Some people have labeled it the ‘wood-wide web,' but scientists call them mycorrhizal networks, a phenomenon extensively studied by Simard. She has reported that "One teaspoon of forest soil contains miles of fungal filaments.”

To communicate with one another, trees send signals through this network. And now these chemical, hormonal and slow-pulsing electrical signals are being deciphered by scientists like Edward Farmer at the University of Lausanne in Switzerland. What he has identified appears strikingly similar to animal nervous systems.

“Trees have long been trying to reach us. But they speak on frequencies too low for people to hear.”
– Richard Powers, The Overstory

Smart tree sense

It gets even better. Trees can also communicate through the air, using pheromones and other scent signals. A much-cited 1990 South African study revealed that acacia trees send an ‘alarm signal’ to other trees when antelope graze on their leaves. The leaves produce a tannin that is lethal in sufficient quantity, as well as emit an ethylene into the air that can travel up to 50 yards. Nearby acacias pick this up as warning of the threat and then start producing their own leaf tannin.

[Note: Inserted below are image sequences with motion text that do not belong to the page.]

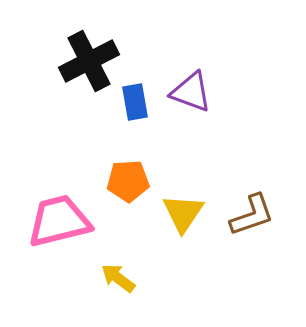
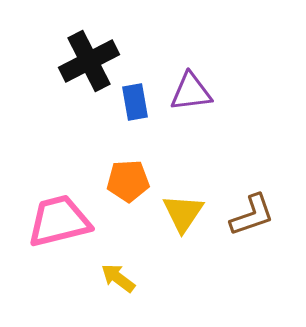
purple triangle: rotated 27 degrees counterclockwise
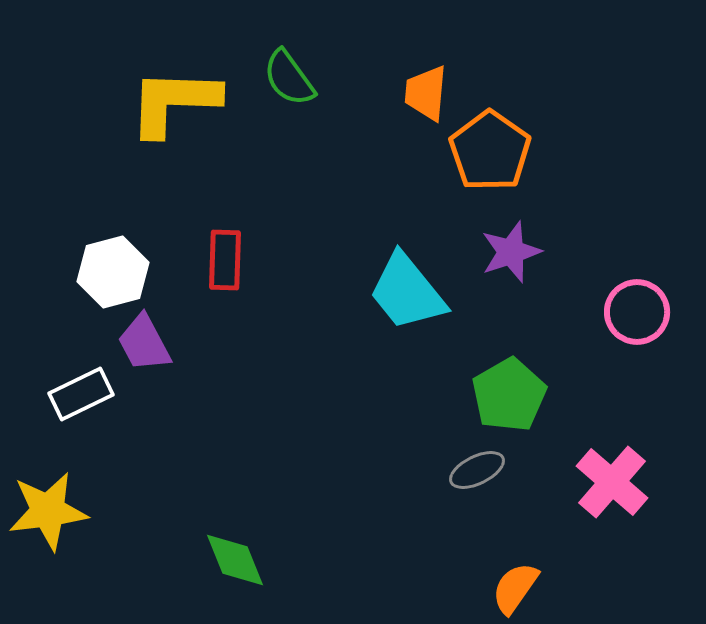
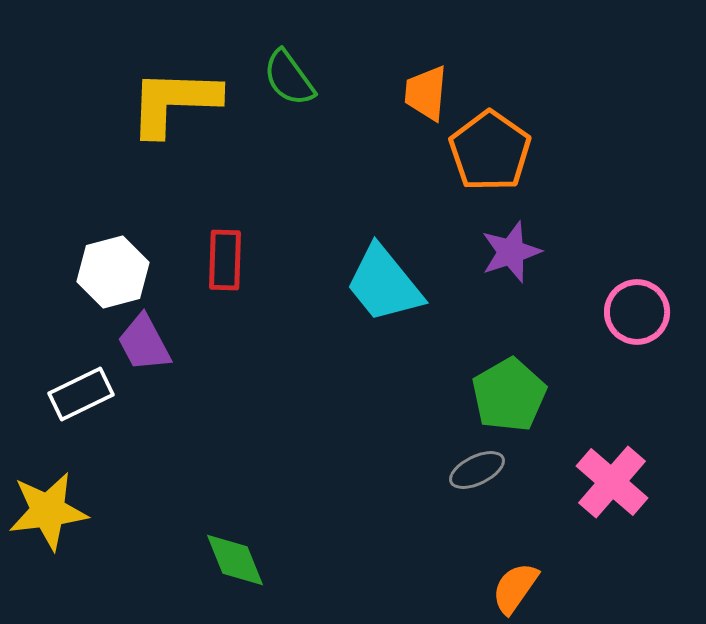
cyan trapezoid: moved 23 px left, 8 px up
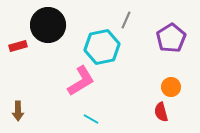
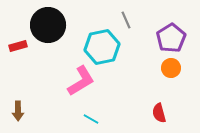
gray line: rotated 48 degrees counterclockwise
orange circle: moved 19 px up
red semicircle: moved 2 px left, 1 px down
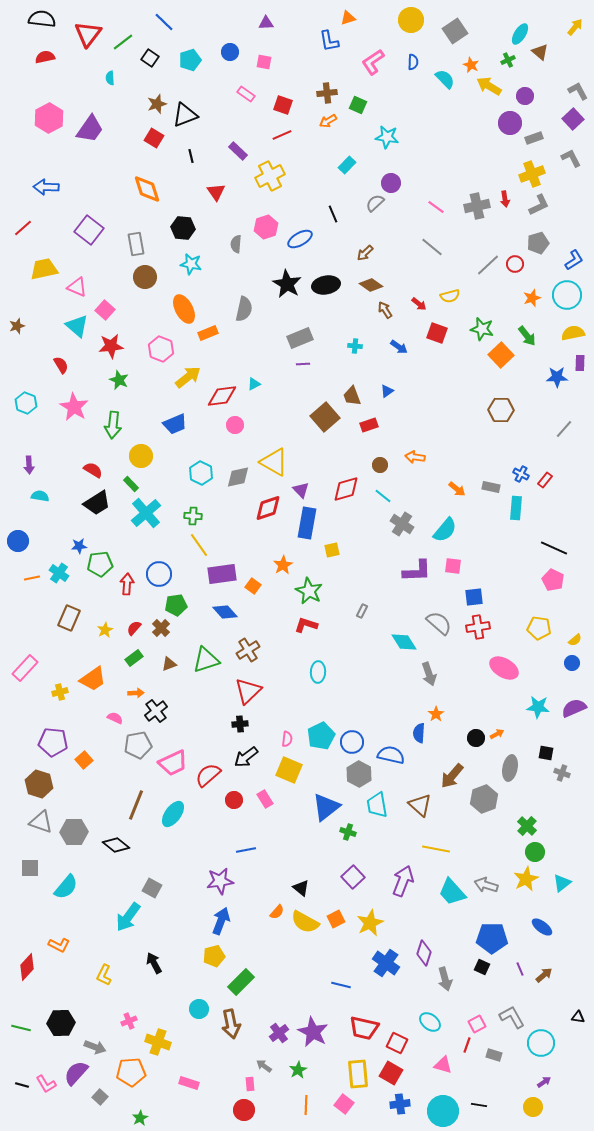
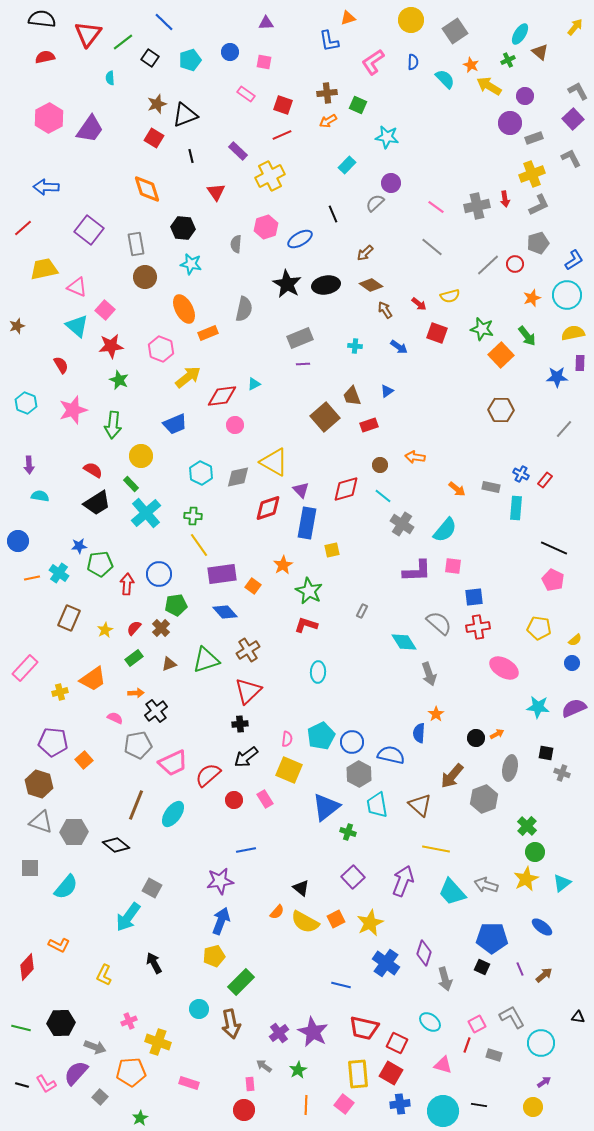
pink star at (74, 407): moved 1 px left, 3 px down; rotated 24 degrees clockwise
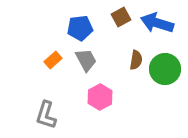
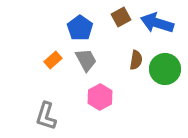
blue pentagon: rotated 30 degrees counterclockwise
gray L-shape: moved 1 px down
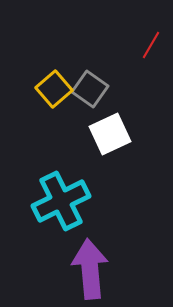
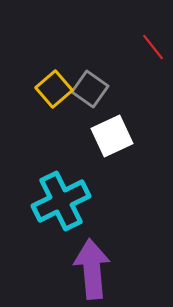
red line: moved 2 px right, 2 px down; rotated 68 degrees counterclockwise
white square: moved 2 px right, 2 px down
purple arrow: moved 2 px right
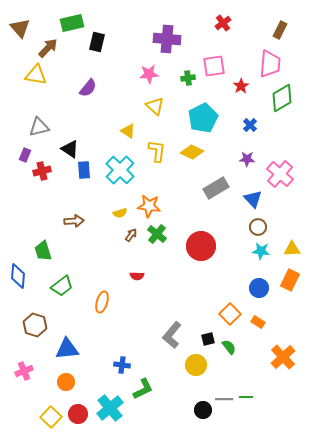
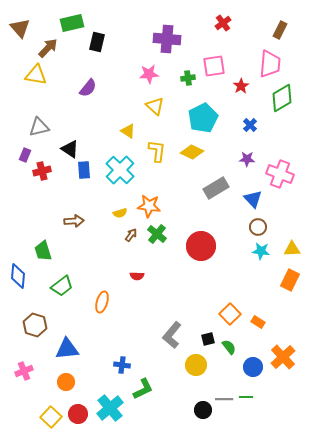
pink cross at (280, 174): rotated 20 degrees counterclockwise
blue circle at (259, 288): moved 6 px left, 79 px down
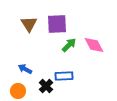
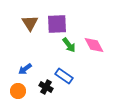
brown triangle: moved 1 px right, 1 px up
green arrow: rotated 98 degrees clockwise
blue arrow: rotated 64 degrees counterclockwise
blue rectangle: rotated 36 degrees clockwise
black cross: moved 1 px down; rotated 16 degrees counterclockwise
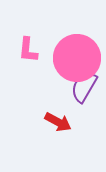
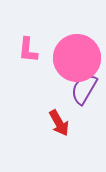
purple semicircle: moved 2 px down
red arrow: moved 1 px right, 1 px down; rotated 32 degrees clockwise
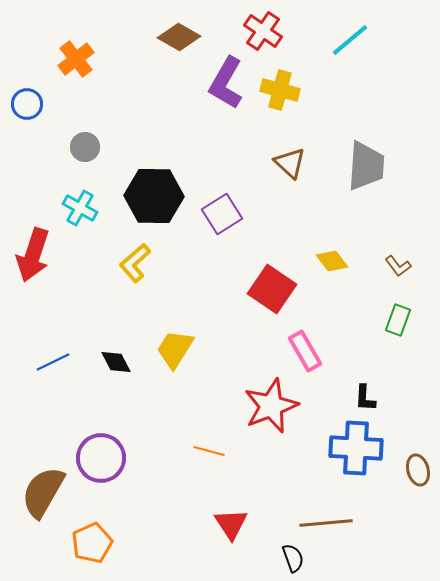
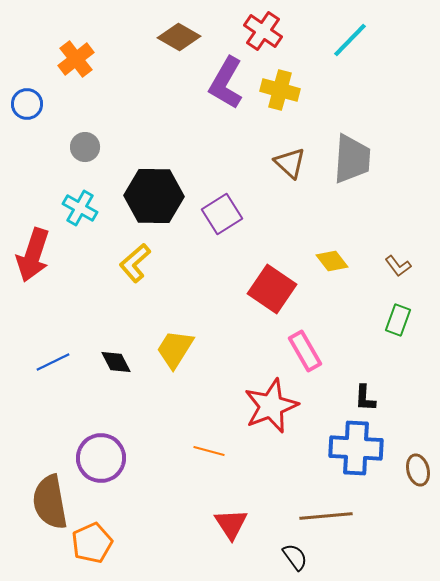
cyan line: rotated 6 degrees counterclockwise
gray trapezoid: moved 14 px left, 7 px up
brown semicircle: moved 7 px right, 10 px down; rotated 40 degrees counterclockwise
brown line: moved 7 px up
black semicircle: moved 2 px right, 1 px up; rotated 16 degrees counterclockwise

More recently, Monica Gagliano has gathered evidence at the University of Western Australia that some plants may also make and detect sounds, such as crackling noises in their roots. These have been registered at a frequency of 220 hertz, inaudible to humans, but perhaps some of us are more susceptible than others, as this Redditer reported. Similarly, researchers at the University of Missouri demonstrated that some trees reacted negatively to the sound vibrations of munching caterpillars.

Equally exciting, František Baluška a professor at the University of Bonn has been exploring plant intelligence, as evidenced by the ability to retain memories and relay them to offspring. This has been accomplished by temporarily sedating plants and watching their behavior as they reawaken, something that can only happen to things with consciousness. 

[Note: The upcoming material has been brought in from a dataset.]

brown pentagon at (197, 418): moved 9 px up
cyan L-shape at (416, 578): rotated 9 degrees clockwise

And then there’s András Zlinszky, a scientist at the Balaton Limnological Institute in Hungary, who initially believed to have identified sleep behavior in trees (cyclically rising and falling tree branches) but, upon closer examination, now sees it as a very, very slow “heartbeat” used to move water around, among other things. 

Tree your mind

April is Earth Month. It’s a time during which to increase our environmental awareness and think more intentionally about coexisting with nature. What better moment is there to talk and listen to trees? As Wohlleben says: “Plants ignore noises that pose no threat to them. These noises probably include human voices.” So rather than sneaking up with saws in hand, let’s approach them with open arms, heightened senses and new respect.

P.S. This was written on April Fool’s Day! But, get this: All of the above is 100% true. It’s good to read like a skeptic, but much more fun to embrace the fantastic.